For details of the derivation of these equations and a simple worked example, you may consult the section describing this.

Non-Uniform Rational B-spline (NURBS)

The use of Bezier or B-spline curves to approximate smooth curves is outside the scope of this section, and may be seen in the section on "Approximation and Interpolation". However a few general comments are appropriate at this point. The use of splines to provide smooth curves to interpolate a set of points has been widely studied and methods are available to produce quadratic, cubic, and higher order splines for a given set of points. All these methods suffer from one main defect, namely if you add an extra point to the array the whole spline has to be re-calculated.

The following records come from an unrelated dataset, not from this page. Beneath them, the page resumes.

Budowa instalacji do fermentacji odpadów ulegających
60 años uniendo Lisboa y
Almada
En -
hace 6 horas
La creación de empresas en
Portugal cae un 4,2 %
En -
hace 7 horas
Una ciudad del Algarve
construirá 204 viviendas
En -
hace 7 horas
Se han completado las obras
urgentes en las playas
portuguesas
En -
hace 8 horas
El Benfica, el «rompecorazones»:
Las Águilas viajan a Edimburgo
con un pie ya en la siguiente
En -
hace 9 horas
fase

With the development of Computer Aided Design techniques, B-spline curves (Bezier are a special case of B-spline) became popular. With this approach, you have a set of `control points' and the curve joins the first of these to the last, but does not, in general, pass through any of the others. Instead the curve is pulled towards each control point in turn. Thus an interactive program to move the control points with the aid of a mouse or joystick provides a very simple method of changing the curve to any desired shape.

The most general form of B-spline curve is the "Non-Uniform Rational B-spline" (often referred to as a NURB) and in 1990 it was recommended that this should be the only form to implemented within the GDP since all other curves can be represented in this form with a suitable choice of control points and other vectors.